This article is something of a hodge podge. It is simply a collection of useful playing tips which did not necessarily fit in well in other sections, but are still valuable pieces of information to have at hand. Keep some of these in mind while playing your seven card stud poker games.
Seven Card Stud Tips – The Hodge Podge
• Never play tired. It can seriously hinder your ability to make decisions, and if you will remember back to the seven card stud premium hands article, you will recall that poker is a game of decisions. To make the best decisions possible, you need to have nothing fogging your mind. By the same token, do not play when you are hungry, depressed, angry, drunk, or if you’re just generally having an off day.
• Pay attention to everything. Watch your opponents, note their behaviors. If nothing else, pay attention to the cards on board. If you see a good chunk of your poker outs are already gone from the deck, maybe it’s time to think about how good your hand really is.
• Do not be afraid to ask questions. It is OK to not know the minimum bet size or particular house rules the first time you sit at a table. Do not habitually ask questions, either. The more experienced players in the game will have you pegged as a fish. You may as well have a target on your forehead.
• Your grandpa was right: do not draw to an inside straight. It is rarely profitable, as you have to be getting incredible odds in order to make it pay off. It is not always wrong, but it is rarely correct.
• Do not play scared or with money you cannot afford to lose. Play only at stakes with which you feel comfortable. Scared money does not make money.
• If you think your hand is only second or third best and you cannot get your opponents to fold their hands, fold yours. There is no consolation prize for almost winning.
• Bring your “A” game. Play to win every time. Do not take it easy on certain players or just play “not to lose.” Stud is a fun game, but it is also a game about money or even play chips. For you, it should be about other people’s money and how to make it yours. To do that, you have to play your best.
• Learn and understand concepts such as pot odds, implied pot odds, playing in position and fold equity. This will require additional reading on your part, but it will greatly aide your decision-making at the table.
• Know how to calculate your outs. It will be a simple and invaluable tool in your arsenal.
Know your limits. It you feel like you have played long enough, stand up. Cash in your chips and go do something else. A world exists beyond the poker table.
• Speaking of limits, be aware of your alcohol consumption. Some players play better with a few drinks, some play better after several, some play terribly after just one. Find out where you stand and stay there. Don’t play when drunk.
• Never assume you have mastered the game of seven card stud, or any other poker game for that matter. There are always holes to be patched, leaks to be mended. Being a profitable player does not mean you are a perfect player. Keep learning and improving always.

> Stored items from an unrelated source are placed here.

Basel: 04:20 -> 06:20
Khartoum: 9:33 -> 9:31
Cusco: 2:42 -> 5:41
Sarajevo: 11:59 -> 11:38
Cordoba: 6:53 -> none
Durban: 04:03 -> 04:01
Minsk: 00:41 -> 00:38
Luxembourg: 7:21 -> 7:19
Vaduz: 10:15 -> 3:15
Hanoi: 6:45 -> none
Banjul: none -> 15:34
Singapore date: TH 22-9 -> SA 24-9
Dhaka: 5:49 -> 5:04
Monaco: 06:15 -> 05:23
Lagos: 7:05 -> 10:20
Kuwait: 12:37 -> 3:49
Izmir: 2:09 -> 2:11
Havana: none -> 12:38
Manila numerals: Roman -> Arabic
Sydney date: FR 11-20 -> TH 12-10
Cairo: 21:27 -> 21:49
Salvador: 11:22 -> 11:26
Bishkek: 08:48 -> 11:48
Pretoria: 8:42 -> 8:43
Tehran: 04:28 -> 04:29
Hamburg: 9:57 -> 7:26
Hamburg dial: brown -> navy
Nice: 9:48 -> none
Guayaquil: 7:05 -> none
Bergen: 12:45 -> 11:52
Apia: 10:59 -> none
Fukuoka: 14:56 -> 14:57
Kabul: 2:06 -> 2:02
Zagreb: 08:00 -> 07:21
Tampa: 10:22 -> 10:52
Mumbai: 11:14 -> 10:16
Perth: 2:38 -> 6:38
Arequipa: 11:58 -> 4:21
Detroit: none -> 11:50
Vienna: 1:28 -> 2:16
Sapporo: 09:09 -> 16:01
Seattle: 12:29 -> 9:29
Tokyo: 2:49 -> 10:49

• Keep records. This will help you track your monetary wins and losses and also serves as a helpful self-evaluation tool.
• Read, read, read. These articles contain useful information, but they are by no means the definitive works on seven card stud. Entire books have been written on the subject, and it is recommended that you pick some of them up. A good place to start is Chip Reese’s section on seven card stud in Doyle Brunson’s poker book, Super System.